So anything new... Hmm... I'm heading to Buckinghamshire on Tuesday! I can't wait! It's really wierd going somewhere in England and not having to fly over. I've got the flights and everything booked for it lol I'm not going to bother cancelling them. Easyjet try and charge a fee for cancelling a flight, which I'm having none of. Airlines get enough money out of me as it is, and I don't want to fund they're snobbyness. I've booked a flight home for a few days in March to see my mum, mates and boyfriend. I can't wait. It's been 2 weeks today since I left home, it's well wierd knowing I'm going home, but coming back here again. My mate said to me last night "You won't be tempted to stay now will you?" I know definately not, but it'll be hard saying bye to everyone again. It'll be good though, I really want to see my mum and nanny. I haven't seen Nanny since the start of January when she went to tenarife for 7 weeks. Ahhh! I'm so excited!

Anyway, I need to tidy our room up, or we'll have no clothes for Bucks!
ttfn!

KitKat - update

I have managed a grand total of 8 weeks out of hospital on Monday so yippee!! I am very excited by that as I feel like finally after a year of being in hospital constantly -I am finally getting my life back!! I am still feeling rough on some days but not everyday and that's the most important thing!

I am making the most of every single day I feel OK or good and doing stuff with my day! I am hoping that soon I will be able to get back to work but there is a dispute at the moment as to whether they want the hassle of making some adjustments to my working pattern etc-we'll see... watch this space!!

Anyways I have been out everyday this week - despite the fact that its still mega slippy outside and there is still a fair amount of snow on the ground!! I only got back home on Wednesday as I spent a week with family up north - saw my gorgeous nephew and believe me it was hard tearing myself away on Wednesday but I will be seeing the family again in a few weeks. Also planned to see clarebear too in march which will be great and I cant wait!!

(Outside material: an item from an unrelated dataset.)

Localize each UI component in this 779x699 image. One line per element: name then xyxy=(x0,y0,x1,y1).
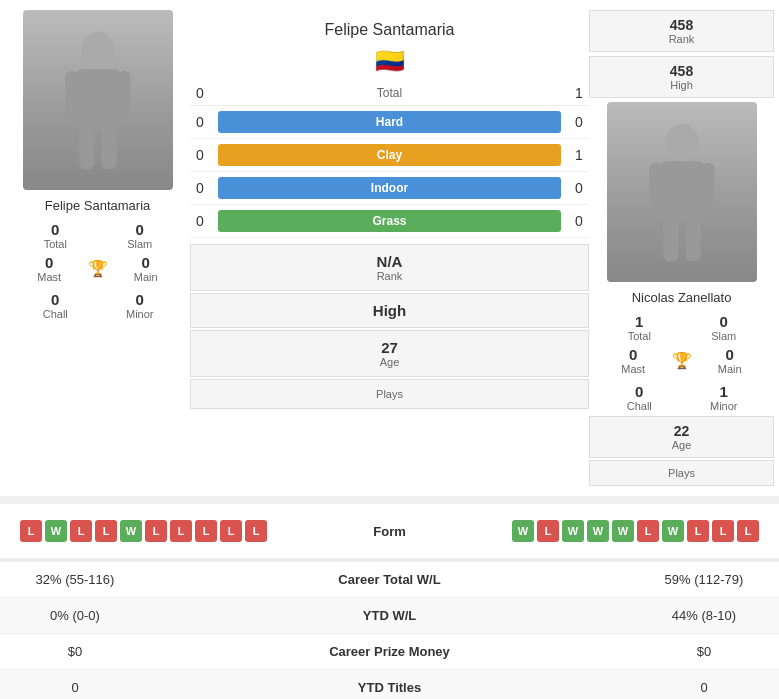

Anyway I am going to have to get gone - gotta get dressed and get out of my house - need some shopping and stuff from town! Till next time guys (and gals) ;-)

KitKat Xxx

Friday 13 February 2009

Introducing Lucy...

My name is Lucy, I'm 22 and I've been an asthmatic for four and a half years. I'm a happy, bubbly person with a passion for reading and anything pink! I love watching medical dramas and American TV boxsets such as Greys Anatomy, Gilmore Girls, Friends (of course!) and Dawsons Creek.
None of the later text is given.